Generating executable CAD programs from images requires alignment between visual geometry and symbolic program representations, a capability that current methods fail to learn reliably as design complexity increases. Existing fine-tuning approaches rely on either limited supervised datasets or expensive post-training pipelines, resulting in brittle systems that restrict progress in generative CAD design. We argue that the primary bottleneck lies not in model or algorithmic capacity, but in the scarcity of diverse training examples that align visual geometry with program syntax. This limitation is especially acute because the collection of diverse and verified engineering datasets is both expensive and difficult to scale, constraining the development of robust generative CAD models. We introduce Geometric Inference Feedback Tuning (GIFT), a data augmentation framework that leverages geometric feedback to turn test-time compute into a bootstrapped set of high-quality training samples.

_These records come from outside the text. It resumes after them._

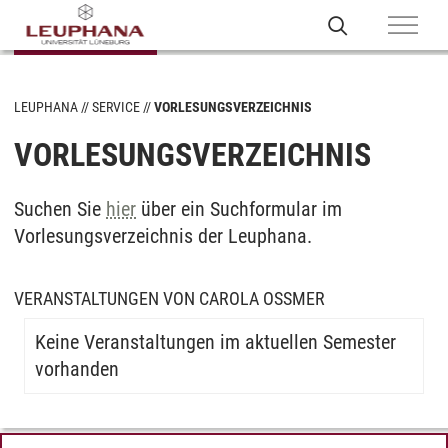
LEUPHANA
SERVICE
VORLESUNGSVERZEICHNIS
VORLESUNGSVERZEICHNIS
Suchen Sie
hier
über ein Suchformular im
Vorlesungsverzeichnis der Leuphana.
VERANSTALTUNGEN VON CAROLA OSSMER
Keine Veranstaltungen im aktuellen Semester
vorhanden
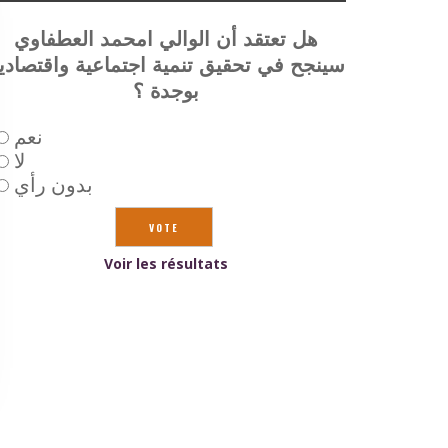
هل تعتقد أن الوالي امحمد العطفاوي
سينجح في تحقيق تنمية اجتماعية واقتصادي
بوجدة ؟
نعم
لا
بدون رأي
Voir les résultats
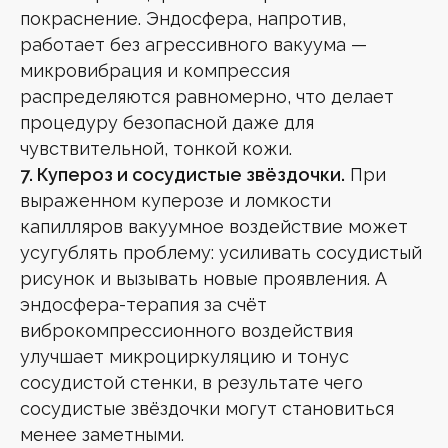
покраснение. Эндосфера, напротив,
работает без агрессивного вакуума —
микровибрация и компрессия
распределяются равномерно, что делает
процедуру безопасной даже для
чувствительной, тонкой кожи.
7. Купероз и сосудистые звёздочки.
При
выраженном куперозе и ломкости
капилляров вакуумное воздействие может
усугублять проблему: усиливать сосудистый
рисунок и вызывать новые проявления. А
эндосфера-терапия за счёт
виброкомпрессионного воздействия
улучшает микроциркуляцию и тонус
сосудистой стенки, в результате чего
сосудистые звёздочки могут становиться
менее заметными.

GIFT combines two mechanisms: Soft-Rejection Sampling (GIFT-REJECT), which retains diverse high-fidelity programs beyond exact ground-truth matches, and Failure-Driven Augmentation (GIFT-FAIL), which converts near-miss predictions into synthetic training examples that improve robustness on challenging geometries. By amortizing inference-time search into the model parameters, GIFT captures the benefits of test-time scaling while reducing inference compute by 80%. It improves mean IoU by 12% over a strong supervised baseline and remains competitive with more complex multimodal systems, without requiring additional human annotation or specialized architectures.